Instructions for the task >> Pick every line from the data below that contains the string "this" and copy it.

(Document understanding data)
--*--
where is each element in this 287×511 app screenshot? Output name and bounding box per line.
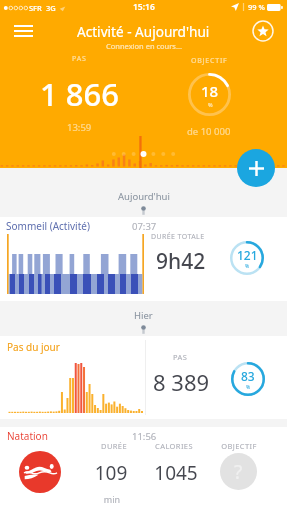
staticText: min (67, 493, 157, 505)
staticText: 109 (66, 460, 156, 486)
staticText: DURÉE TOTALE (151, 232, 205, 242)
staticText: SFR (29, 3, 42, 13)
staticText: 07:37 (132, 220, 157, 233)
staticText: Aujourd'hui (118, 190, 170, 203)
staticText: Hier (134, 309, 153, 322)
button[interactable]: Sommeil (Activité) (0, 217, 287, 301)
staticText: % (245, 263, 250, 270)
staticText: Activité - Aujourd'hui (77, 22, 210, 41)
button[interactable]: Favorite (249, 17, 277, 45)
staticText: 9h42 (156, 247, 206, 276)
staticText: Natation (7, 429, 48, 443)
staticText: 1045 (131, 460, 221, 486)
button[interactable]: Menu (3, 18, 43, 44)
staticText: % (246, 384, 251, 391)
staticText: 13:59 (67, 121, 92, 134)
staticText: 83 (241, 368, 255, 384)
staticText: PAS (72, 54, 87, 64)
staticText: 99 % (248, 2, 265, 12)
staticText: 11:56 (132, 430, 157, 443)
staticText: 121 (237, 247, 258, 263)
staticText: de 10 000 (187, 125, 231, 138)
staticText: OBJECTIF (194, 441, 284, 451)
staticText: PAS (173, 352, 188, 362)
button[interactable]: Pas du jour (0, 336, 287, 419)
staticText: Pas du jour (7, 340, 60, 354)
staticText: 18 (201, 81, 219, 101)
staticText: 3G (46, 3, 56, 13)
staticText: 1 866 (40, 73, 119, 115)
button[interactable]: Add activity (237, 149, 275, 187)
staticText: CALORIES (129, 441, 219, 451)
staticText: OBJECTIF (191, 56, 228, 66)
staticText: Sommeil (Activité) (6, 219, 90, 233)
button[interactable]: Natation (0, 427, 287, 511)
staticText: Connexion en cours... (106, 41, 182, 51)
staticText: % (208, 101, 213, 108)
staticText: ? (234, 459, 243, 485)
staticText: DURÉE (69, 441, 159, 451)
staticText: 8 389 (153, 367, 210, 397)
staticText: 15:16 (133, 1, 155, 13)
--*--
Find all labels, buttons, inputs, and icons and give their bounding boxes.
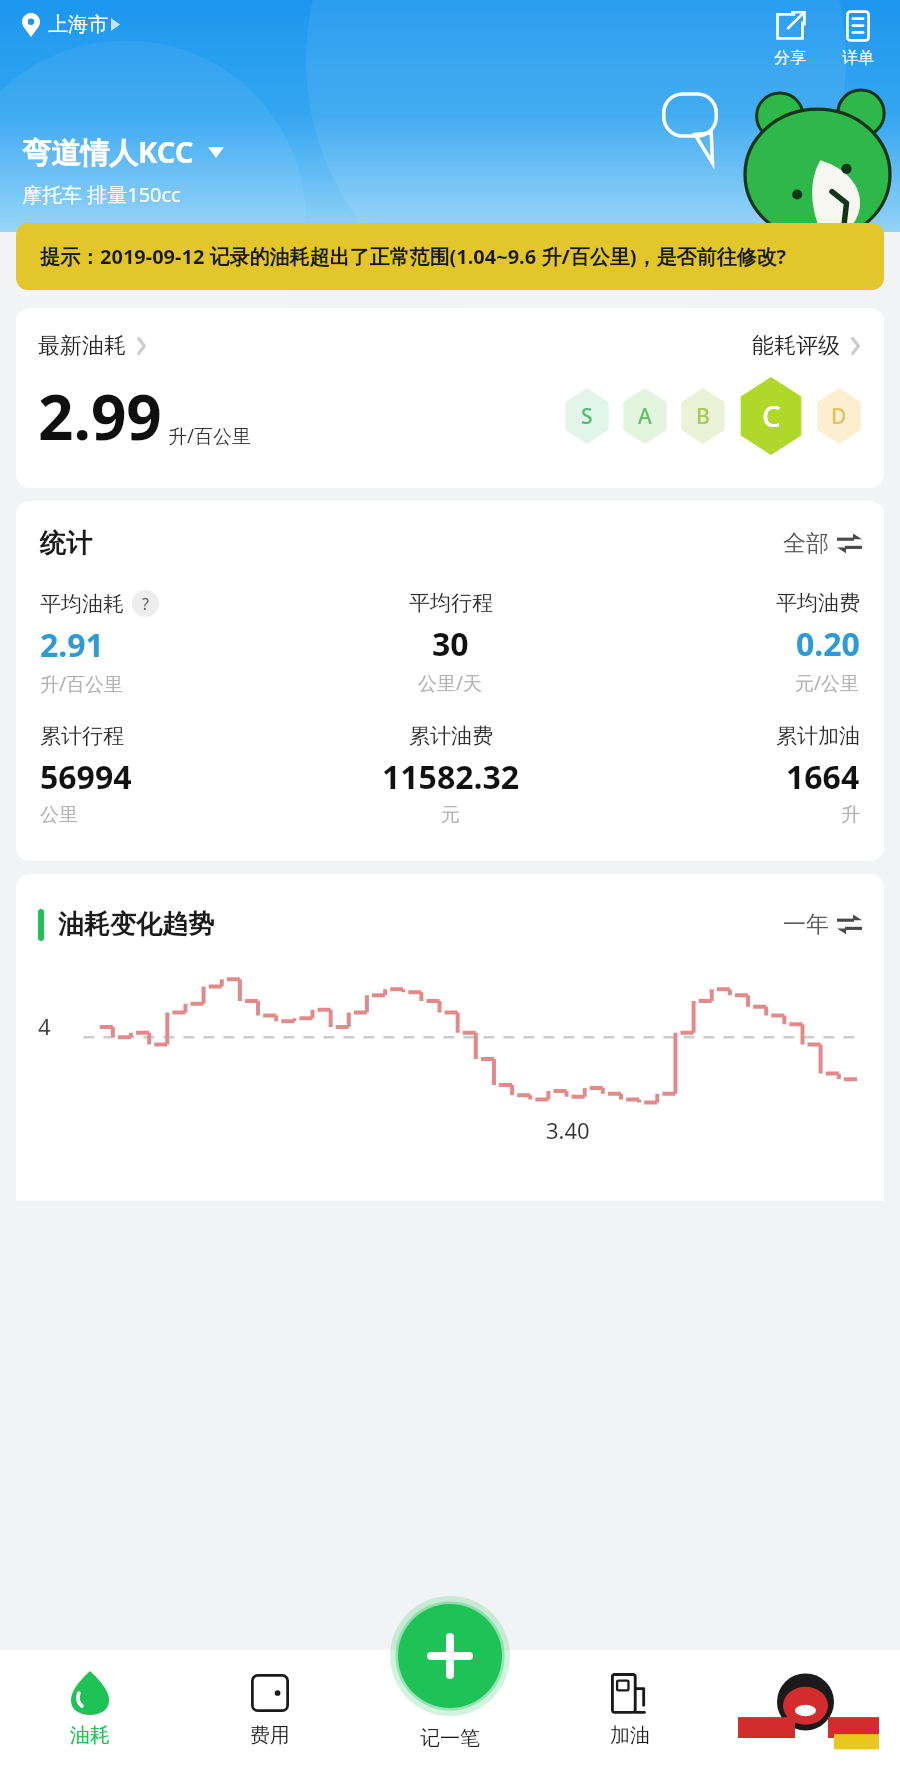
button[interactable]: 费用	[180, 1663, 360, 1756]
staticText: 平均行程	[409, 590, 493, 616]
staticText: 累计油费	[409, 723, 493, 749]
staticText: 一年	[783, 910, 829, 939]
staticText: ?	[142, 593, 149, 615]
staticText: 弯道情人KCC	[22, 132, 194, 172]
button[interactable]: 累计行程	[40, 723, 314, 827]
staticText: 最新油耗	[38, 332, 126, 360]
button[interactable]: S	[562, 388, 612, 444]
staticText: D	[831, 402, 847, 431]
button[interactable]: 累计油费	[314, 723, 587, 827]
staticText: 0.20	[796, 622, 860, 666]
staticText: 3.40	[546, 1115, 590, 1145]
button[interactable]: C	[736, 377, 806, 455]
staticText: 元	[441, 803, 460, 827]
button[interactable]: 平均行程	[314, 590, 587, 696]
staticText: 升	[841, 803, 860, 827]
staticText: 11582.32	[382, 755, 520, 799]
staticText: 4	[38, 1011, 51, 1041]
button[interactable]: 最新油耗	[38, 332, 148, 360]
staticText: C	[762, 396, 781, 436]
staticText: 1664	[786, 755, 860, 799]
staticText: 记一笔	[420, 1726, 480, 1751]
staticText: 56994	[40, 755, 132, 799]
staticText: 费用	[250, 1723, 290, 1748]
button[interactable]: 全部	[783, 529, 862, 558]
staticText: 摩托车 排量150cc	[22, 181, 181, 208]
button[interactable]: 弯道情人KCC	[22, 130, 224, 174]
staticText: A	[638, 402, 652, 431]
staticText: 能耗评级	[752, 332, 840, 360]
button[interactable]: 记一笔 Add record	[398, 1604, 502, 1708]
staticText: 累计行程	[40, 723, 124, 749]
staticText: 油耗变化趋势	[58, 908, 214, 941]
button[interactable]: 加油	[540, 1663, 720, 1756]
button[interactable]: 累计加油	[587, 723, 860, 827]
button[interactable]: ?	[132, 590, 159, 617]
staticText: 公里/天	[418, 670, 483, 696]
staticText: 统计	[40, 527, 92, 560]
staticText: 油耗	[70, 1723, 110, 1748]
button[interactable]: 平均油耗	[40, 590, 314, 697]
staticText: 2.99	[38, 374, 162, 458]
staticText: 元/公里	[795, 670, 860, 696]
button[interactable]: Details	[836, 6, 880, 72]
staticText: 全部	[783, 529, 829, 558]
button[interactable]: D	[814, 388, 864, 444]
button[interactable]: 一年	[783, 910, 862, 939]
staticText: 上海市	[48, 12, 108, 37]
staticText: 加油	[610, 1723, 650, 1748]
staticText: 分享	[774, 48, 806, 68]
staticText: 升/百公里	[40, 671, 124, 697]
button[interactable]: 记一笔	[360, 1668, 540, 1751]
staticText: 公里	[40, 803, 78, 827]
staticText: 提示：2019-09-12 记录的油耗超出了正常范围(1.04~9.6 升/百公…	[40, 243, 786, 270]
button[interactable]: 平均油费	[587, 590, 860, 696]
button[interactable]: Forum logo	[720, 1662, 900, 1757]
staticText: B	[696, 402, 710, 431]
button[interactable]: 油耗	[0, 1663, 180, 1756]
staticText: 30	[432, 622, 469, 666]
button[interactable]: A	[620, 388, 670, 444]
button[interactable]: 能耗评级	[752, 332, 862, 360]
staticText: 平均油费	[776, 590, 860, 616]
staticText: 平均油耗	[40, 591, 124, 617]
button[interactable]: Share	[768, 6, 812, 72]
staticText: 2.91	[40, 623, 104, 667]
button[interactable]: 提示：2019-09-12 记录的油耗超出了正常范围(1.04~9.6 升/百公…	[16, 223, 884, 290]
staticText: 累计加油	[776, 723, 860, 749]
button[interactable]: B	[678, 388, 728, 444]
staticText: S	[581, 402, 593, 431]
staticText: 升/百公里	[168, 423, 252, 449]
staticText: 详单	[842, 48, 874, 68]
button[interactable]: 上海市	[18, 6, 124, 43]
--*--
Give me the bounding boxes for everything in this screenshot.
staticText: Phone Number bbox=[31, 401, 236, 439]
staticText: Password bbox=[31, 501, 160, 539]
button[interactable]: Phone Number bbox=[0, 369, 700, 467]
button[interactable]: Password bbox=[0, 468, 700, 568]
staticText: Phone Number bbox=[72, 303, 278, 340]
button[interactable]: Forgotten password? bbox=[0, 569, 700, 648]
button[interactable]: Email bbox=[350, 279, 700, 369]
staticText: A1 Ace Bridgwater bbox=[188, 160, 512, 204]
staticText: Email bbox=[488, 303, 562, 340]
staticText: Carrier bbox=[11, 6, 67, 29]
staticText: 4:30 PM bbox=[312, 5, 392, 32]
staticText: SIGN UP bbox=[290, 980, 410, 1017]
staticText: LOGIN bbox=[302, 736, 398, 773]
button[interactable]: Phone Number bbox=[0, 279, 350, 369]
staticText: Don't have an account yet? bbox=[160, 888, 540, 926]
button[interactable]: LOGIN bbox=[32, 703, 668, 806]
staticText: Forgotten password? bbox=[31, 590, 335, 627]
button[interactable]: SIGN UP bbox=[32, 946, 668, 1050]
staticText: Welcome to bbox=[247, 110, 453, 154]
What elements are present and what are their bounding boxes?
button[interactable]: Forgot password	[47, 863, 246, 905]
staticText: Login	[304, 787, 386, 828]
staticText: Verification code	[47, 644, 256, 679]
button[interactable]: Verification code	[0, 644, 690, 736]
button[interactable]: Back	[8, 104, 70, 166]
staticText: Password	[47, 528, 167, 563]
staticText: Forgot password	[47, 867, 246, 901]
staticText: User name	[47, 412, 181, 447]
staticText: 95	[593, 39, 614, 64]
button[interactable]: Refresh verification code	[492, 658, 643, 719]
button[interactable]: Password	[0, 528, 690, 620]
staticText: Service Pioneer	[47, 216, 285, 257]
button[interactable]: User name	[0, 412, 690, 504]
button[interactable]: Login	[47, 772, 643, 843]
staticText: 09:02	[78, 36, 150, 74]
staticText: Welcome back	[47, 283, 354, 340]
--*--
Written solution >>
where is each element in this 287×511 app screenshot? Output name and bounding box per line.
Give me the bounding boxes for everything in this screenshot.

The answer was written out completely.